Une éleveuse bio « hors la loi » parce qu’elle soigne ses brebis par les plantes
Une éleveuse bio risque de perdre ses primes de la PAC. Le motif ? Elle soigne ses brebis avec des plantes et des huiles essentielles, acte « non conforme » à la réglementation européenne.
Éleveuse à Bourdeaux (Drôme), Sandrine Lizaga a récemment reçu de la préfecture un « rappel réglementaire » comminatoire visant les soins par les plantes qu’elle prodigue à ses 60 brebis laitières.
A la Ferme du Serre, où elle s’est installée en 2010, tout commence lors d’un contrôle, le 6 août dernier, de la Direction départementale de la protection des populations (DDPP), raconte l’éleveuse, mère de deux enfants qui travaille en couple. Deux inspectrices lui rendent visite « pour le compte de la direction départementale des territoires (DDT), chargée des aides européennes et des conditions de leurs attributions », précise Sandrine, toujours pas remise de leur réaction ce jour-là.

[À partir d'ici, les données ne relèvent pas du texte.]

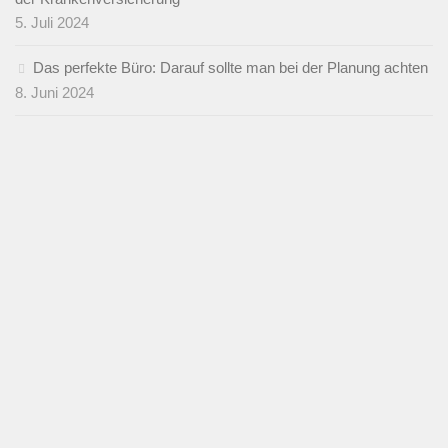
5. Juli 2024
Das perfekte Büro: Darauf sollte man bei der Planung achten
8. Juni 2024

En découvrant sa pharmacie composée seulement de quelques tubes d’huiles essentielles et de granulés d’homéopathie, les deux agents se montrent « scandalisées »: « l’inspectrice ne savait pas ce qu’était un tube de granules, elle m’a demandé comment je faisais, je pensais que tout le monde connaissait l’arnica! », plaisante à moitié l’éleveuse.
Mais la lettre du directeur de la DDPP qui s’ensuit début septembre ne la fait plus sourire : « Ce contrôle a mis en évidence plusieurs non-conformités à la réglementation auxquelles je vous demande d’apporter les mesures correctives (…) L’utilisation d’homéopathie et d’huiles essentielles à des fins thérapeutiques est soumise à prescription après examen des animaux par un vétérinaire », indique le courrier.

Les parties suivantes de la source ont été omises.